* _What is required_:
The pictures are to be dropped, and the records below are to be restated word for word.

════════════════

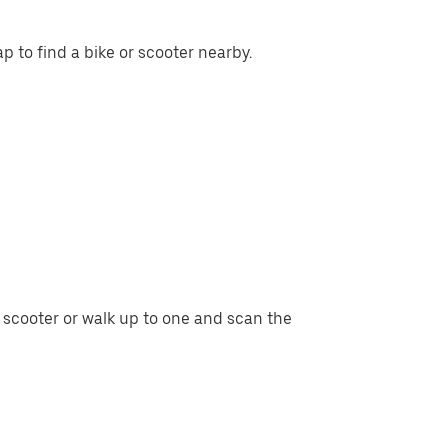
p to find a bike or scooter nearby.
r scooter or walk up to one and scan the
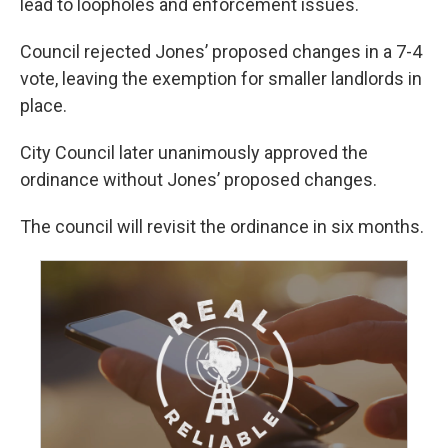
lead to loopholes and enforcement issues.
Council rejected Jones’ proposed changes in a 7-4
vote, leaving the exemption for smaller landlords in
place.
City Council later unanimously approved the
ordinance without Jones’ proposed changes.
The council will revisit the ordinance in six months.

════════════════

* _Response to this exercise_:
p to find a bike or scooter nearby.
r scooter or walk up to one and scan the
lead to loopholes and enforcement issues.
Council rejected Jones’ proposed changes in a 7-4
vote, leaving the exemption for smaller landlords in
place.
City Council later unanimously approved the
ordinance without Jones’ proposed changes.
The council will revisit the ordinance in six months.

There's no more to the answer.